The sequence similarity between AtBR6ox and Dwarf does not necessarily imply that the AtBR6ox enzyme catalyzes the conversion of the same substrates in Arabidopsis as the Dwarf enzyme does in tomato. To establish the biochemical function of the AtBR6ox product, the gene was functionally expressed in yeast. The protein-coding region of the complete sequence was synthesized by fusing the 5′-coding region of PCR clone pCRCSS12 and the 3′ region of the EST clone, F5F3. A cDNA sequence of the protein-coding region was then sub-cloned into a yeast expression vector, pYeDP60, and was expressed in the yeast strain, WAT11, which carries Arabidopsis NADPH-P450-reductase (Urban et al., 1997).
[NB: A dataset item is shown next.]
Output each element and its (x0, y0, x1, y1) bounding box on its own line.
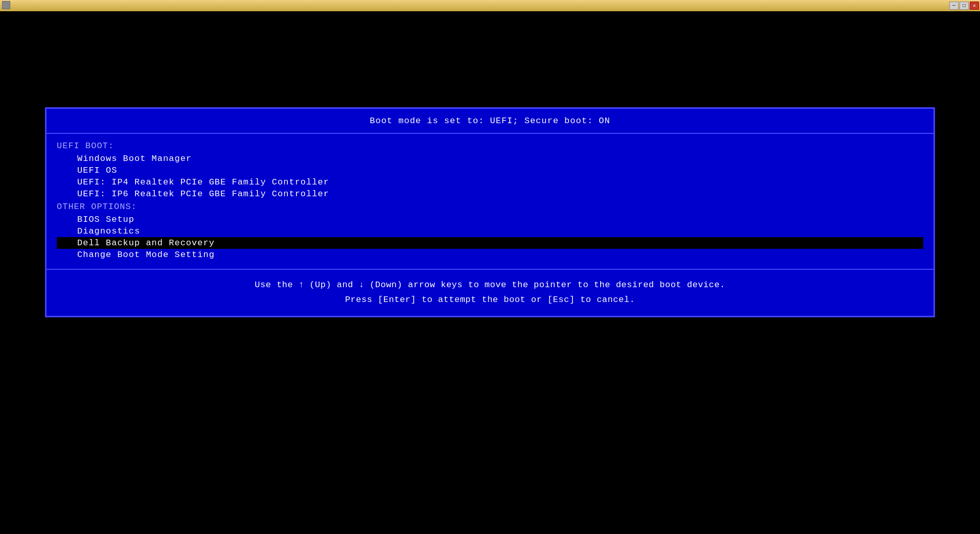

In this strain, both AtBR6ox and P450 reductase were over expressed in the presence of Gal (Pompon et al., 1996). An induced culture of the yeast transformant was incubated with 5 μg of deuterated [2H6]BRs. Products from the incubation were analyzed by GC-MS. Confirmation of the identity of the products was provided by a direct comparison of the relative abundance of characteristic ions of the metabolites and standard compounds (Table I). Conversion rates obtained by GC-selected ion monitoring for AtBR6ox and Dwarf are summarized in Tables II and III, respectively.

Table I.

GC-MS identification of [2H6]-labeled BRs in yeast cultures expressing AtBR6ox

Compound Retention Time on GC Characteristic Ions (Relative Intensity Percentage)
min m/z
[2H6]CSa
 Standard 11.82 518 [M+] (33), 399 (5), 358 (11), 287 (23), 161 (100)
 Metabolite 11.83 518 [M+] (33), 399 (5), 358 (12), 287 (22), 161 (100)
[2H6]6-OHCSb
 Standard 11.40 592 [M+] (2), 577 (22), 502 (64), 271 (66), 161 (100)
 Metabolite 11.42 592 [M+] (2), 577 (23), 502 (72), 271 (63), 161 (100)
[2H6]TYb
 Standard 11.23 550 [M+] (81), 535 (50), 521 (100), 460 (38), 161 (58)
 Metabolite 11.23 550 [M+] (71), 535 (46), 521 (100), 460 (46), 161 (66)
[2H6]3DTa
 Standard 11.92 476 [M+] (12), 316 (9), 287 (7), 245 (13), 161 (100)
 Metabolite 11.92 476 [M+] (11), 316 (8), 287 (6), 245 (13), 161 (100)
[2H6]TEb
 Standard 11.95 550 [M+] (25), 535 (66), 521 (100), 460 (2), 161 (25)
 Metabolite 11.97 550 [M+] (25), 535 (65), 521 (100), 460 (3), 161 (21)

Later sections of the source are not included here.